Noah gestured for the masked Leah to sit again, but she grew skittish, not knowing what to believe anymore.
In the end, Noah patiently waited until the masked Leah inched closer and closer, and then sat next to him, legs pulled up to her chest, arms wrapped around her knees.
Wordlessly, Noah rummaged through his belongings to see if he still had any bread from the Everbright estate on him. He'd brought it along as emergency rations, but he didn't know if they'd be here in this revelation. He figured that if his sword and armor were on his person in this vision, then the items he'd brought along would be too.
Finally finding a loaf of premium buttered bread, Noah broke the bread into two halves and silently offered a piece to the masked Leah. It was the bigger of the two pieces, but her expression shook before she took the smaller of the two halves.
For the glutton Leah, it was jarring.
Staring at the bread in her hands, rather than eat it, the masked Leah hugged it close and sobbed as if cherishing old memories.
This time, Noah managed to wrap an arm around her in the silence, the physical contact exposing the scars buried within her.
"N-Noah?" the voice came out croaked, desperate and dry.
Noah hugged her tighter, the masked Leah's hands clutching onto him as lost warmth held her close once more.
"N-Noah! Noah! N-Noah-hic-hic-N-Nooaahh!"
Noah's jaw clenched, eyes misting over from emotion.
He wanted answers.
He needed them, and yet all he did was let the masked Leah cry herself to exhaustion until she fell asleep.

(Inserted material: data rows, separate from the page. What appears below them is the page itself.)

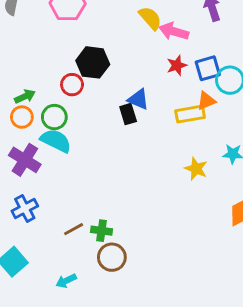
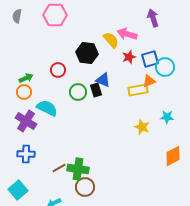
yellow semicircle: (150, 18) -> (111, 40), moved
black hexagon: (93, 62) -> (87, 53), moved
green circle: (54, 117) -> (78, 92), moved
blue cross: (25, 209) -> (26, 154), turned 30
green cross: (102, 231) -> (78, 169), size x1.5

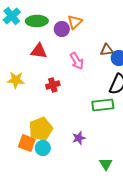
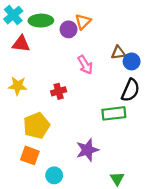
red triangle: (39, 51) -> (21, 44), moved
yellow pentagon: (41, 129) -> (36, 126), moved
purple star: (79, 138) -> (87, 150), size x1.5
cyan circle: (43, 148) -> (54, 175), moved

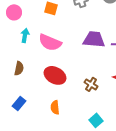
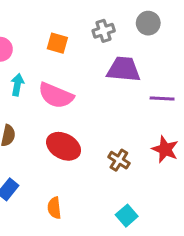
purple trapezoid: (94, 39) -> (124, 69), moved
orange semicircle: (55, 107) -> (54, 208), moved

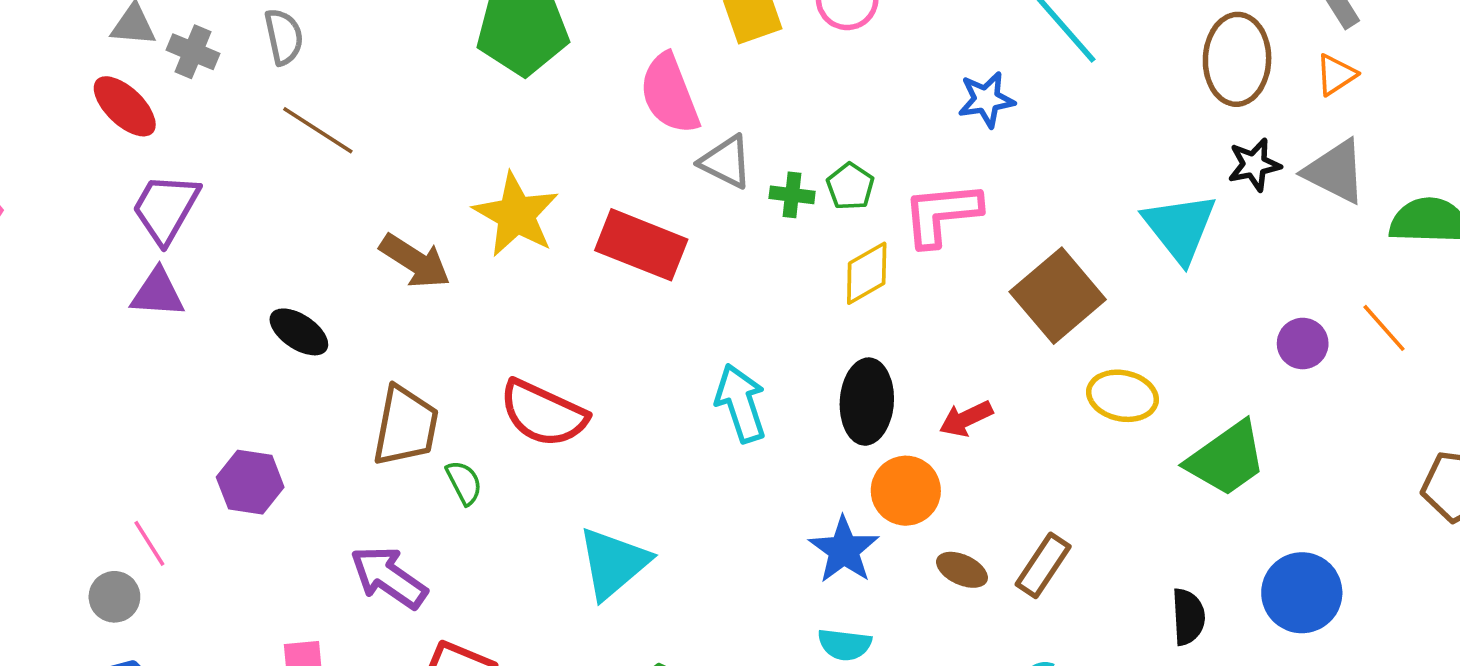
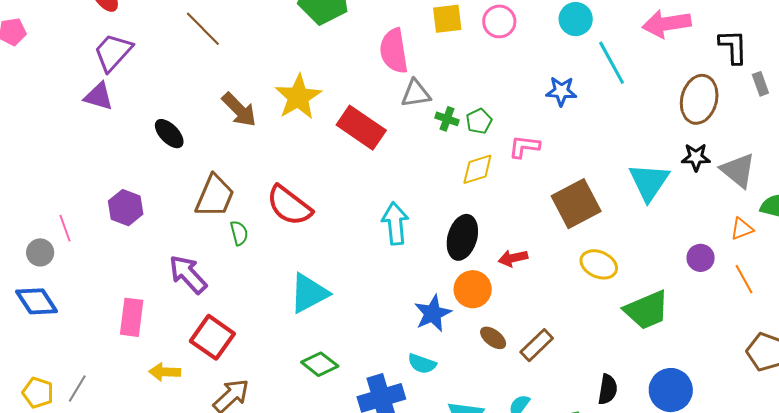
orange triangle: (1336, 75) -> (742, 229), moved
gray triangle: (726, 162) -> (416, 94), turned -48
pink L-shape: (942, 214) -> (524, 147), size x0.7
orange line: (1384, 328) -> (744, 279), moved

It gave Noah time to think.
Time to stew.
The visions had come in correlation to Noah contacting Old Margaret's wooden mask. In which case, this future circumstance revolved around the Witch.
Noah did not know how, or why, but did it really matter?
With bloodshot eyes, Noah focused on the crux of the matter.
Before personal gain, before retribution, before even Amaranth and the risk of it being overrun by the black fog,
When he got back, he would never let Old Margaret live to see the light of another day.